LDN treatment for Multiple Sclerosis

In May 2000 Dr Bihari reported that four patients with Multiple Sclerosis - MS had shown a surprising and significant improvement in their condition after LDN Treatment. Dr Bihari postulated that the reason for this improvement was due to the same mechanism as in the AIDS patients, an improvement in the immune system due to an increase in endorphin levels. This was hugely controversial as the conventional treatments for MS are generally immuno-suppressant so the immune boosting explanation for LDN’s mode of action seemed to be a contradiction. Without any substantial research to support his hypothesis, the reaction of the majority of neurologists was to dismiss both the idea and the drug.

LDN will not go away..

LDN is perhaps one of the first of a new generation of drugs which has been promoted and preserved by the MS community itself. LDN would just not go away.

Despite rejection by the vast majority of MS specialists and without a research base to build on, the patients who could possibly benefit from the drug kept it alive one way or another. The internet has played a vital part in this incredible story as patients from across the globe compared success stories and fueled the desire to try a treatment that was not being offered by their GPs or Neurologists. It was no wonder that they were keen to try a treatment which was relatively non-toxic and was also effective in two of types of Multiple Sclerosis, primary and secondary MS, which were not suitable for conventional treatment.

The interest in LDN treatment would not go away but the struggle to get a prescription and a prescriber was a considerable challenge for most patients wishing to access this form of treatment. This difficulty has led to some less than optimal practices such as internet or telephone prescribing of the drug without a face to face consultation. For patients desperate for access this treatment these routes of prescribing were a “Godsend”, but for the reputation of the drug and therefore its wider application, this form of prescribing was damaging.

The only real way of getting this treatment to a wider patient group is to involve more medics. This was becoming less likely due to the internet prescribing etc. Doctors were only going to be interested in being involved in the LDN treatment of patients if it could be shown to be based on science and research. Without a pharmaceutical company funding this research it is difficult to give the security to doctors to encourage involvement in prescribing this drug.

But LDN still refuses to go away. Despite the reluctance of conventional medicine to engage with this treatment, there is a dynamic which keeps this treatment going.

Why will LDN not go away?
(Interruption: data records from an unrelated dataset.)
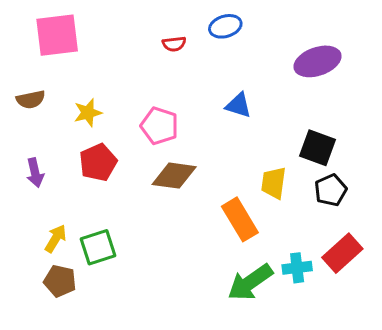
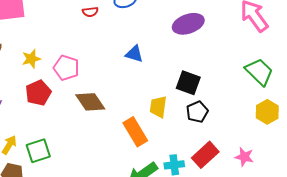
pink pentagon: (159, 126) -> (66, 68), moved
brown diamond: (174, 176) -> (90, 102), turned 48

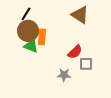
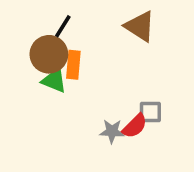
black line: (26, 14) -> (63, 26), moved
red semicircle: (75, 52) -> (135, 126), moved

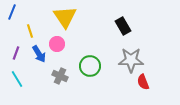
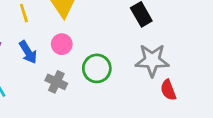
yellow line: (30, 31) -> (24, 13), moved
pink circle: (57, 44) -> (62, 44), moved

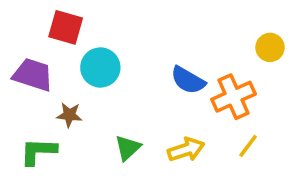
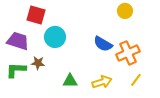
yellow circle: (270, 47) -> (125, 11), moved
green triangle: (128, 148) -> (70, 81), turned 42
green L-shape: (38, 151) -> (16, 70), moved

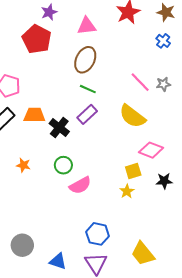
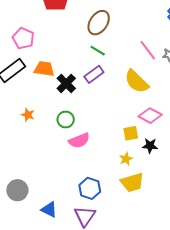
black star: (164, 181) -> (150, 146), moved
yellow star: (127, 191) -> (126, 159), moved
yellow trapezoid: (143, 254) -> (132, 182), moved, turned -75

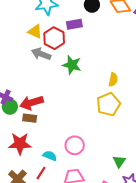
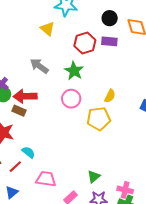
purple rectangle: (74, 24) -> (109, 41), moved
red hexagon: (54, 38) -> (85, 43), moved
gray arrow: (41, 54) -> (39, 66), moved
pink circle: (75, 145) -> (71, 99), moved

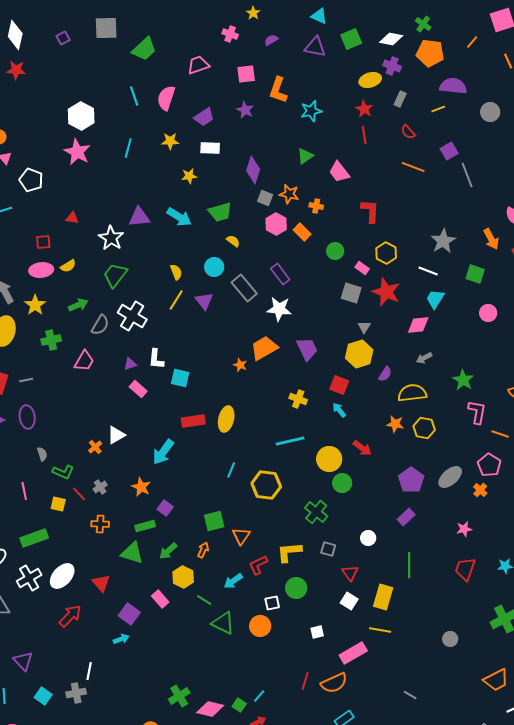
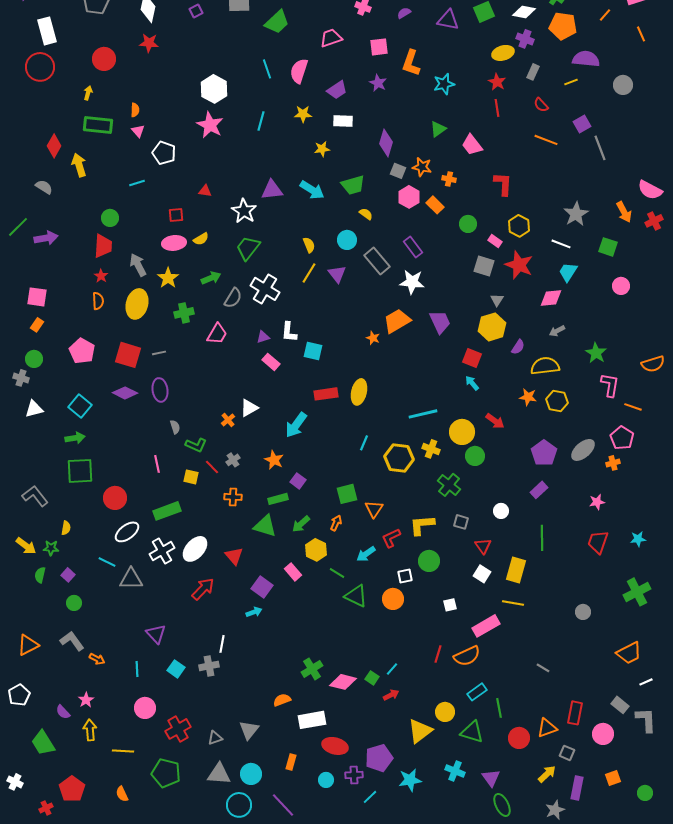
yellow cross: (298, 399) -> (431, 449), moved
orange cross: (480, 490) -> (613, 463), turned 32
The only reason for this can be the fact that this treatment works for the patients on the ground. There is no other real explanation for its popularity among people with nothing to gain but improved health. How can the medical profession completely ignore such a potentially effective treatment for such a devastating condition as MS which is so difficult to treat?

Our LDN Treatment website has been set up to encourage greater medical involvement in the prescribing and research of LDN. In partnership with some of the most influential MS charities; LDN Research Trust, MSRC and MS Trust, we aim to improve the status of LDN to ensure that this treatment becomes available to all patients with MS and other conditions that may benefit from access to LDN.

One of the main obstructions to the understanding of how LDN works is of course the lack of research. The endorphin mechanism of action is a possible explanation for its action in MS but it is not the only theory of how it may work. More research is required.